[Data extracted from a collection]

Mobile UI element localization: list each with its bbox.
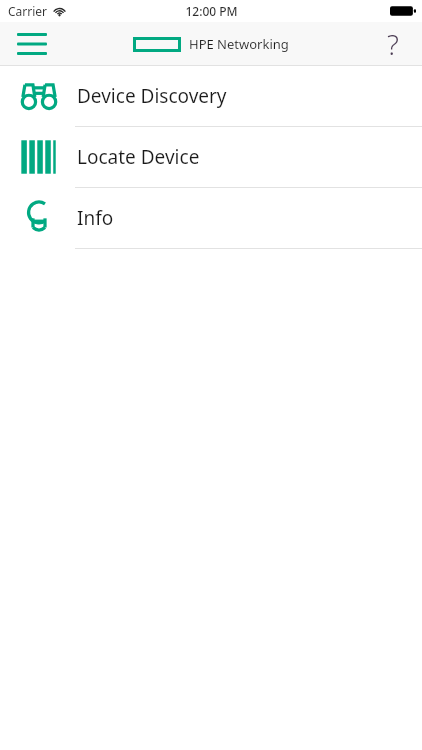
button[interactable]: Help	[370, 22, 416, 65]
staticText: Info	[77, 205, 114, 231]
button[interactable]: Locate Device	[0, 127, 422, 187]
staticText: 12:00 PM	[185, 3, 238, 19]
button[interactable]: Menu	[8, 22, 56, 65]
staticText: Device Discovery	[77, 83, 227, 109]
staticText: Locate Device	[77, 144, 200, 170]
button[interactable]: Info	[0, 188, 422, 248]
button[interactable]: Device Discovery	[0, 66, 422, 126]
staticText: HPE Networking	[189, 35, 289, 53]
staticText: ?	[387, 25, 399, 63]
staticText: Carrier	[8, 3, 48, 19]
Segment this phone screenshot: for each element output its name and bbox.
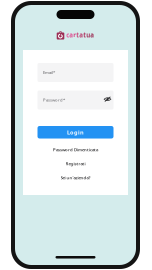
button[interactable]: Sei un'azienda? — [38, 173, 114, 182]
staticText: a — [79, 31, 83, 39]
staticText: c — [66, 31, 69, 39]
staticText: Password Dimenticata — [53, 147, 98, 152]
staticText: Email* — [43, 70, 55, 75]
button[interactable]: Show password — [104, 97, 112, 103]
staticText: Password* — [43, 97, 65, 103]
staticText: Registrati — [66, 161, 86, 166]
staticText: u — [86, 31, 90, 39]
button[interactable]: Password Dimenticata — [38, 145, 114, 154]
staticText: Login — [67, 128, 84, 136]
staticText: a — [90, 31, 94, 39]
staticText: t — [76, 31, 79, 39]
staticText: t — [83, 31, 86, 39]
button[interactable]: Registrati — [38, 159, 114, 168]
staticText: r — [73, 31, 76, 39]
staticText: a — [69, 31, 73, 39]
button[interactable]: Login — [38, 126, 114, 138]
staticText: Sei un'azienda? — [60, 175, 90, 180]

= Work order =
Return the lines from the one containing "Segment this phone" through the last line of the records, both included, exactly as written and with no pictures.

= Exercise answer =
Segment this phone screenshot: for each element output its name and bbox.
button[interactable]: Sei un'azienda? — [38, 173, 114, 182]
staticText: a — [79, 31, 83, 39]
staticText: c — [66, 31, 69, 39]
staticText: Password Dimenticata — [53, 147, 98, 152]
staticText: Email* — [43, 70, 55, 75]
button[interactable]: Show password — [104, 97, 112, 103]
staticText: Password* — [43, 97, 65, 103]
staticText: Registrati — [66, 161, 86, 166]
staticText: u — [86, 31, 90, 39]
button[interactable]: Password Dimenticata — [38, 145, 114, 154]
staticText: Login — [67, 128, 84, 136]
staticText: a — [90, 31, 94, 39]
staticText: t — [76, 31, 79, 39]
staticText: t — [83, 31, 86, 39]
button[interactable]: Registrati — [38, 159, 114, 168]
staticText: r — [73, 31, 76, 39]
staticText: a — [69, 31, 73, 39]
button[interactable]: Login — [38, 126, 114, 138]
staticText: Sei un'azienda? — [60, 175, 90, 180]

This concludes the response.